Traditional wind turbine designs are HAWT. You know, not hot hawt, but HAWT like a Horizontal Axis Wind Turbine." A HAWT design is what you probably think of when you picture a wind turbine (it's the thing that looks like a big propeller on a stick), but the next generation designs may be all about the VAWT, not the HAWT.
The HAWT design is simple and straightforward, which is why we've been using it for so long, but there are other ways to harvest free (to us) energy from wind, including VAWT designs, or Vertical Axis Wind Turbines. VAWTs differ from HAWTs in that a VAWT spins around at the base, which is where all of the complicated and heavy stuff (like the generator and gearbox) are located. This makes them easier to service, easier to deploy and much cheaper to maintain. The other big advantage of a VAWT is that you don't have to point them into the wind: you just set them out and they start spinning, no matter which way the wind is blowing.
There are a wide variety of VAWTs, including Wind Power Limited's X turbine concept pictured above, but one of the simplest is the Darrieus design, as shown in the graphic below. Sandia National Labs has been modeling comparisons between VAWTs and the traditional HAWT designs to try and figure out which type of turbine makes the most sense to build as demand for power increases and turbines scale to absurdly large sizes as a result.

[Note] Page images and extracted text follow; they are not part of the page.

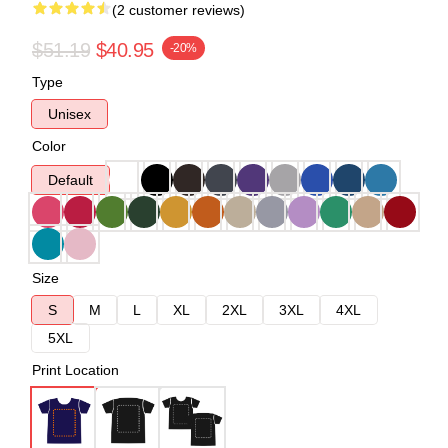
(2 customer reviews)
$51.19
$40.95
-20%
Type
Unisex
Color
Default
Size
S
M
L
XL
2XL
3XL
4XL
5XL
Print Location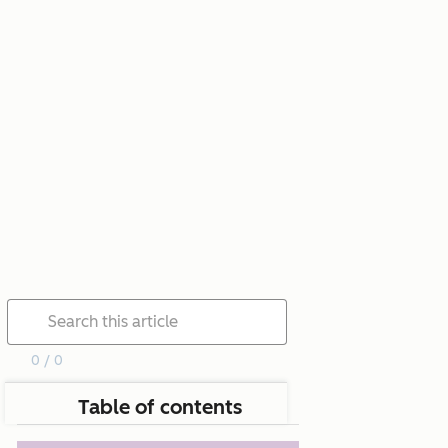
0 / 0
Table of contents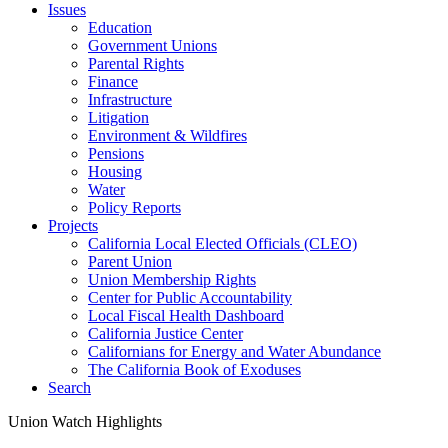
Issues
Education
Government Unions
Parental Rights
Finance
Infrastructure
Litigation
Environment & Wildfires
Pensions
Housing
Water
Policy Reports
Projects
California Local Elected Officials (CLEO)
Parent Union
Union Membership Rights
Center for Public Accountability
Local Fiscal Health Dashboard
California Justice Center
Californians for Energy and Water Abundance
The California Book of Exoduses
Search
Union Watch Highlights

Sandia's research is only just beginning, but preliminary results suggest that while VAWTs offer substantial advantages, it's going to require some advances in materials science to make the huge curved blades that the most efficient VAWT designs require. However, as turbines scale up, blade costs become a smaller and smaller proportion of the overall cost, meaning that it's going to start to make sense to get away from the traditional horizontal designs in favor of something better and (most importantly) more futuristic looking.